Sehr geehrter Herr Pohle,
[…] Der Bundespräsident hat mit großem Interesse in Ihrem Buch »Wenn lang die Bilder schon verblassen …« geblättert und gelesen. Besonders der Briefwechsel aus den 1980-er Jahren zwischen der Dokumentarfilmgruppe Brettheim und dem Bundespräsidenten Richard von Weizsäcker hat ihn sehr interessiert. Dass in seiner Folge Unrecht aus den letzten Kriegstagen 1945 aufgedeckt und zu einem Ende gebracht werden konnte, ist ihm besonders tröstlich, zeigt es doch in beeindruckender Weise, wie wichtig das gemeinsame Tun von Bevölkerung und Politik ist, wenn es um die Aufarbeitung der dunkelsten Stunden unserer deutschen Geschichte geht.

Zu diesen gehören leider auch die erschütternden Erlebnisse von Salle Fischermann.
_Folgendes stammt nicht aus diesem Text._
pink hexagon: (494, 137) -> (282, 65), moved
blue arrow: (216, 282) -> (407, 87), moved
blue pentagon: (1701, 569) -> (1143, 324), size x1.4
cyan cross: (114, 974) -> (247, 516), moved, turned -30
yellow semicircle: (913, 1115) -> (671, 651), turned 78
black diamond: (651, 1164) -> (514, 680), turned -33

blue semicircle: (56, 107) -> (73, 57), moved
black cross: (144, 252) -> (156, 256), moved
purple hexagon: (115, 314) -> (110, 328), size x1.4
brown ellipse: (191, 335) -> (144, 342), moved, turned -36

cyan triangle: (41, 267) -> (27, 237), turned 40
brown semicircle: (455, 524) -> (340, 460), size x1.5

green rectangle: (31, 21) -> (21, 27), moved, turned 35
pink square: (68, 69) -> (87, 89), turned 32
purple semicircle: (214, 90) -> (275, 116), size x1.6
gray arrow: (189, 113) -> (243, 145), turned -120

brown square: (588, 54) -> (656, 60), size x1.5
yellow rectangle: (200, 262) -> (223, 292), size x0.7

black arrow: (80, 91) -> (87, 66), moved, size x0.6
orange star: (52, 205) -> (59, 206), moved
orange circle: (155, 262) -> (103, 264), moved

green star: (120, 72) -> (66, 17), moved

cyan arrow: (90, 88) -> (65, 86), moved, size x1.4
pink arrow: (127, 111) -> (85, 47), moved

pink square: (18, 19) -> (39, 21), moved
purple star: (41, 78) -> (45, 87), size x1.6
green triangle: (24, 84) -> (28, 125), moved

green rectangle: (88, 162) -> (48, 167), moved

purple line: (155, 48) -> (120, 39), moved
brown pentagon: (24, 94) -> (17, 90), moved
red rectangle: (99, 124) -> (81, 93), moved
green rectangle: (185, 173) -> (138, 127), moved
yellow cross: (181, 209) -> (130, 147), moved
Ist es nicht immer wieder erstaunlich, wie es die Opfer von einst sind, die es über sich bringen, nicht nur in der Sprache der Täter über ihr Leid zu reden, sondern auch noch Hoffnung zu schenken, dass auch aus solch düsterer Zeit Kraft und Mut geschöpft werden können, vielleicht sogar: müssen, um die Zukunft besser zu gestalten?

Der Bundespräsident ist beeindruckt von der Arbeit Ihrer Schülerinnen, die auf dem Nordischen Filmfestival eine so außerordentliche Ehrung erhalten hat.
Er wünscht Ihnen viel Erfolg bei Ihrem Vorhaben … Diesen Wünschen schließe ich mich gerne an.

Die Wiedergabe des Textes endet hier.